Daba por entonces los últimos retoques a esta antología poética cuando escuché en la calle lamentarse a una desconocida por haber participado en algo que le hizo preguntarse al fin “quién me mandaría meterme donde nadie me llama…”
La mujer se perdió con su charla y sus amigas acera adelante y yo abandoné sobre la marcha un título que me había costado meses elegir. Porque aquellas cuatro palabras resumían de pronto de una forma fortuita, pero también más plástica e inclemente, una de las más tercas constantes de mi vida. Y al decir mi vida quiero decir mi poesía, aunque semejante paralelismo incomode a algunos colegas a quienes sin embargo tarde o temprano les habrá ocurrido algo similar, náufragos todos en los turbulentos vasos comunicantes que vinculan lo escrito y lo acontecido y por los que circula un destino común: ser sencilla y simplemente… poetas. Poetas a secas.
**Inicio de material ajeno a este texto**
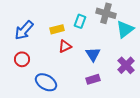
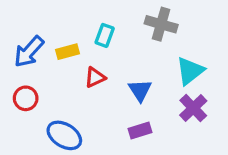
cyan rectangle: (80, 21) -> (105, 35), moved
yellow rectangle: (57, 29) -> (68, 52), moved
cyan triangle: (125, 29) -> (190, 71), moved

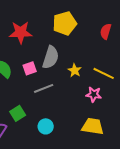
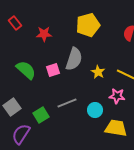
red star: (21, 32) -> (44, 34), size x0.7
gray line: (44, 88) -> (67, 103), moved
cyan circle: (46, 126) -> (95, 110), moved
Condenados por tanto a escrivivirse. A entrometerse de una u otra forma en todo aquello que les conduce al charco, la caricia y la belleza, pero también al vértigo, la tos, los miedos de uno mismo y la intemperie del otro convertidos finalmente en un abismo del que sólo les salvará la condición mayor de la poesía: su valor terapéutico.
Creo firmemente en ello. Como me reconozco aun en el famoso lema de los poetas goliardos «Bajemos a las Plazas», y en la no menos mítica proclama de los modernos cantautores: «Aunque mis letras sean tristes, espero que mi música sea feliz…» Y útil.